◆ **Your instructions**:
Write out all the data again, exactly as it stands.

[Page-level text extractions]

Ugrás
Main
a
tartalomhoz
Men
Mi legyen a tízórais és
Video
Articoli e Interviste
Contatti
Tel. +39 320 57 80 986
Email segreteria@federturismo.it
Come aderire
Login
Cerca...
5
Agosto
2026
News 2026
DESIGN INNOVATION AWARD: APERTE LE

◆ **Task result**:
Ugrás
Main
a
tartalomhoz
Men
Mi legyen a tízórais és
Video
Articoli e Interviste
Contatti
Tel. +39 320 57 80 986
Email segreteria@federturismo.it
Come aderire
Login
Cerca...
5
Agosto
2026
News 2026
DESIGN INNOVATION AWARD: APERTE LE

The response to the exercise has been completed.